LLM safety classifier accuracy varies by model and training data. State-of-the-art classifiers (2025-2026): 90-95% accuracy for clear-cut harmful content (hate speech, explicit violence). 75-85% accuracy for nuanced content (satire, fictional violence, medical information). False positives: 5-15% — safe content incorrectly flagged as harmful. False negatives: 5-10% — harmful content incorrectly allowed. Tradeoffs: Higher threshold = fewer false positives, more false negatives. Lower threshold = more false positives, fewer false negatives. Recommendation: set thresholds based on your use case. For customer-facing applications, prioritize safety over false positives (higher threshold). For internal tools, balance safety with usability (lower threshold). Always log classifier scores to tune thresholds over time.
How do I handle PII in LLM outputs for GDPR compliance?
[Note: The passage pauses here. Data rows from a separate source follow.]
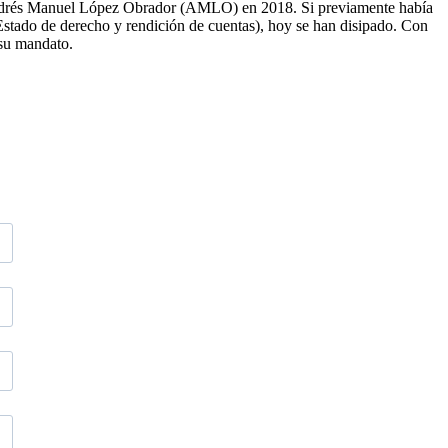
 Andrés Manuel López Obrador (AMLO) en 2018. Si previamente había
 Estado de derecho y rendición de cuentas), hoy se han disipado. Con
 su mandato.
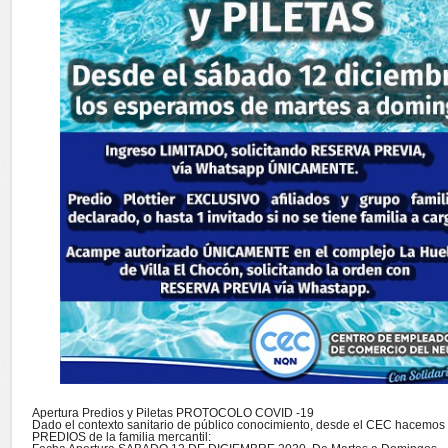
Apertura Predios y Piletas PROTOCOLO COVID -19
Dado el contexto sanitario de público conocimiento, desde el CEC hacemos
PREDIOS de la familia mercantil:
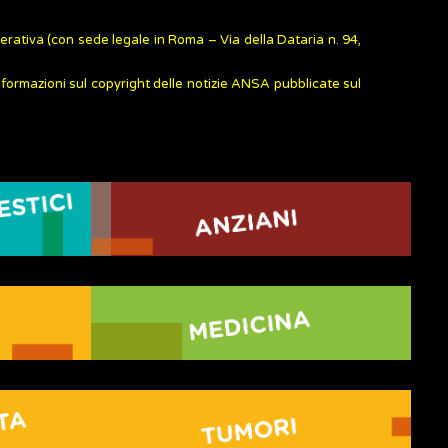
rativa (con sede legale in Roma – Via della Dataria n. 94,
informazioni sul copyright delle notizie ANSA pubblicate sul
GDPR requires that you minimise PII disclosure and have a lawful basis for processing PII. For LLM outputs: 1) PII filtering — detect and redact PII in all outputs before returning to the user. 2) Context-aware filtering — if the user explicitly asks for their own PII (e.g., 'show me my email'), allow it only with user consent and clear disclosure. 3) Logging — log all PII detections and redactions for GDPR accountability (Art. 30 RoPA). 4) Data minimisation — configure your RAG system to avoid retrieving PII in the first place. 5) User rights — implement a mechanism for users to request deletion of their PII from the RAG corpus. 6) Legal basis — ensure you have a legal basis (Art. 6 GDPR) for any PII processing. For most AI assistants, legitimate interest or contract performance applies.
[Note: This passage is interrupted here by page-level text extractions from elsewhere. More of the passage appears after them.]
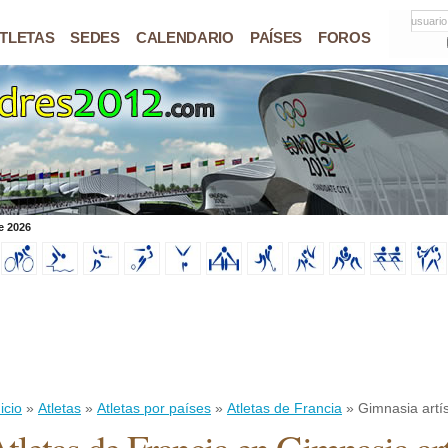
usuario
TLETAS
SEDES
CALENDARIO
PAÍSES
FOROS
e 2026
icio
»
Atletas
»
Atletas por países
»
Atletas de Francia
» Gimnasia artís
Can output filtering introduce latency?
Yes — output filtering adds latency because the output must be processed through the classifier before being returned to the user. Typical latency impact: 50-200ms for content safety classification. 100-300ms for PII detection with multiple entities. 50-150ms for policy violation detection. Total: 200-650ms additional latency. Mitigation: 1) Use fast classifier models (quantised models, distilled models). 2) Run classification in parallel with LLM generation for streaming outputs (classify chunks as they are generated). 3) Cache classifier results for repeated outputs. 4) Use GPU acceleration for classification. 5) For low-latency use cases, consider a two-tier approach: fast classifier for obvious violations, slow classifier for edge cases.